Some feel that public safety should do more about the situation.

“I think that the homeless situation on campus should be regulated,” said SGA treasurer Florencia Ancewicz, 19. “Security should do more to kick them out.”

According to Santiago, the homeless are not really a problem. However, there have been cases where “things got out of hand,” and some homeless have had to be removed from campus.

For example, homeless people are sometimes caught using the restrooms to wash and clean themselves.

“We get some homeless people [coming] into campus to wash themselves off,” Gabriela Narvaez, student organization coordinator said. “Some of them are very discrete, they won’t make a mess. Others make a huge mess.”

Santiago said that they usually catch many homeless trying to sneak into the restrooms early in the morning. When they catch them trying to go into the restrooms, they escort them off campus.

But Narvaez said that there are limitations to what security can do. “If one of them sneaks in,” Narvaez said, “they don’t have any control.”

When Mark was asked about the homeless using Wolfson Campus restrooms, he said, while laughing: “When you got to go, you got to go.”

Some students like Robert King, 20, a music business major feel lukewarm toward the homeless: “I feel bad,” King said, “but I believe they did it to themselves, so they have to pay the consequences.”

Sam Gil, vice-president of marketing for Camillus House said that the issue of homelessness is not so simple.

“You have to understand that people don’t become homeless just because,” Gil said.

Gil said that most people become homeless when they can’t afford all their expenses and sacrifice housing because it’s usually the largest expense.

He added that the relationship between substance abuse and homelessness is controversial; while rates of alcohol and drug abuse are quite high among the homeless, substance abuse is not the sole cause.

Camillus House has provided services to the poor and homeless population of Miami-Dade County since its founding in 1960.

According to Camillus House, the total number of homeless people in Miami-Dade County on an average night is 1,347.

Some students, like Ancewicz think that the proximity of Camillus House to Wolfson Campus might be the reason for the high numbers of homeless on campus.

“It’s not the nicest thing to see homeless people looking through trash and asking for money,” Ancewicz said. “But I guess everything will be better once they move Camillus House up north.”

Gil thinks otherwise.

“People say that because of [Camillus House], downtown is bad, full of homeless, [and] dirty,” Gil said, “but I think that if we were not here, this place would be worse.”

Gil tells the story of a homeless man named Giovan, who at 21, was mugged and almost killed.

“He had no money, family or friends who could help him, and nowhere to go.
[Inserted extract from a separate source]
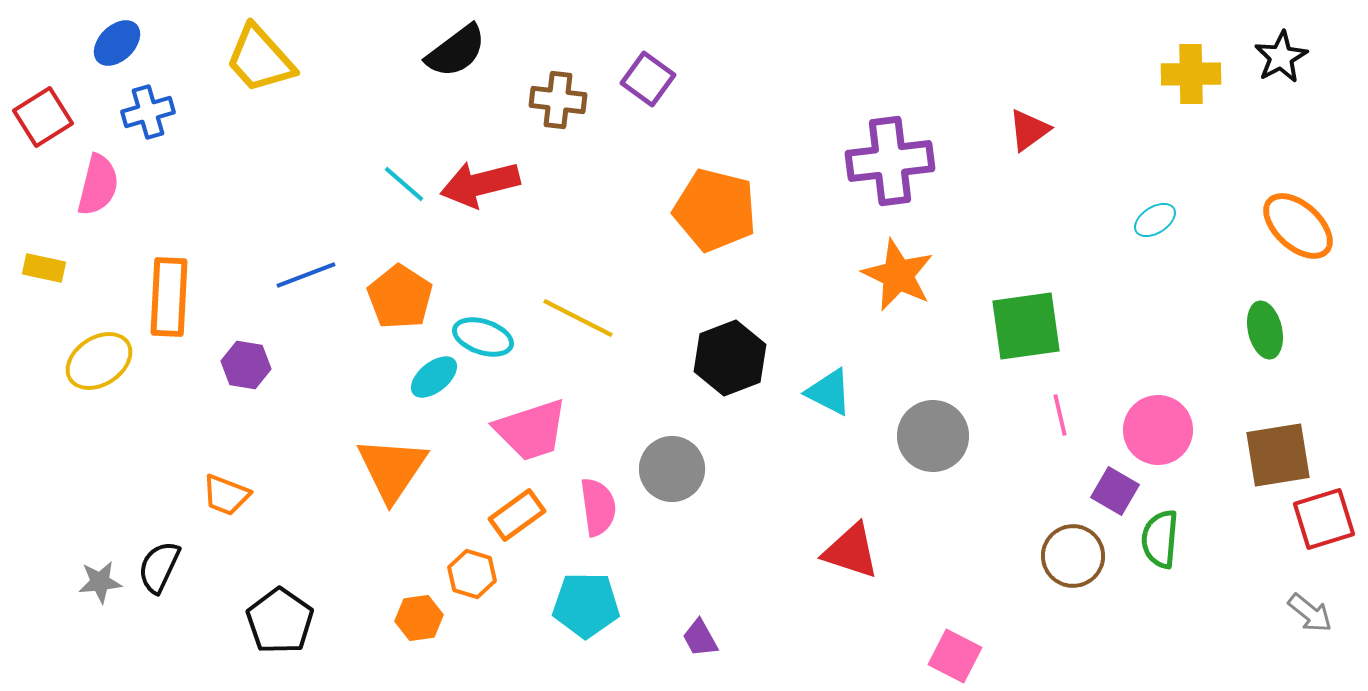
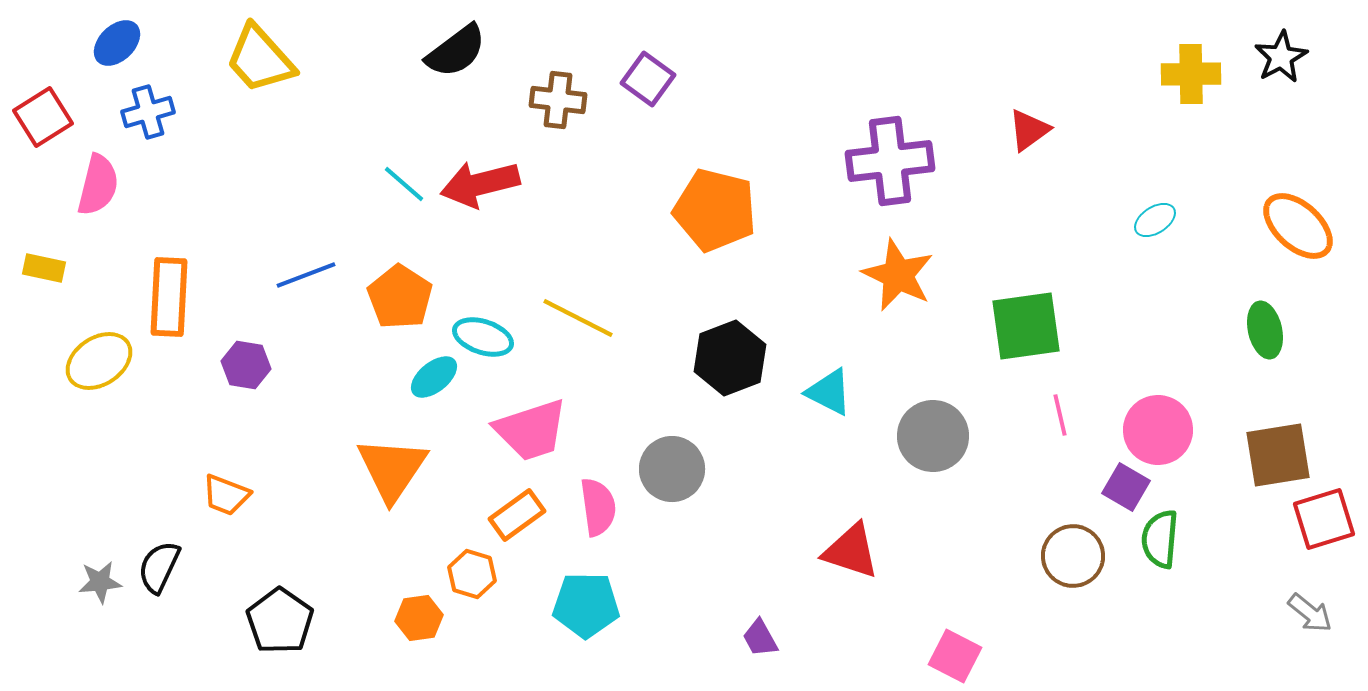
purple square at (1115, 491): moved 11 px right, 4 px up
purple trapezoid at (700, 638): moved 60 px right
He was being put on the streets with rubber tubing dangling from his head, to drain blood from his swollen brain,” Gil said.
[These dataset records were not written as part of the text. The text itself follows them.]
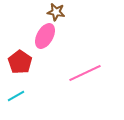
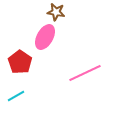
pink ellipse: moved 1 px down
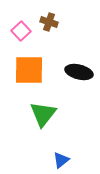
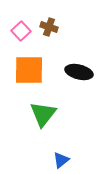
brown cross: moved 5 px down
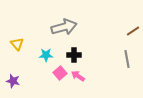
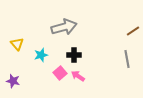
cyan star: moved 5 px left; rotated 16 degrees counterclockwise
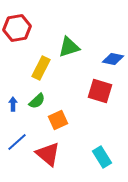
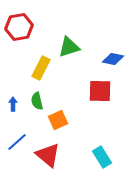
red hexagon: moved 2 px right, 1 px up
red square: rotated 15 degrees counterclockwise
green semicircle: rotated 120 degrees clockwise
red triangle: moved 1 px down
Camillus House fed him, housed him, and provided him with medical treatment. They even got him dentures, to fix the broken teeth he received during his mugging.

While some homeless have brighter days ahead of them, others are not so lucky.

 “If I could go back in time,” Mark said, “I would've never started this.”

He rocks back and forth on his mismatched skates, looking up at the now-cloudy sky, blond hair no longer gleaming.

“Nah, It’s too late for me,” he said. “This is home now.”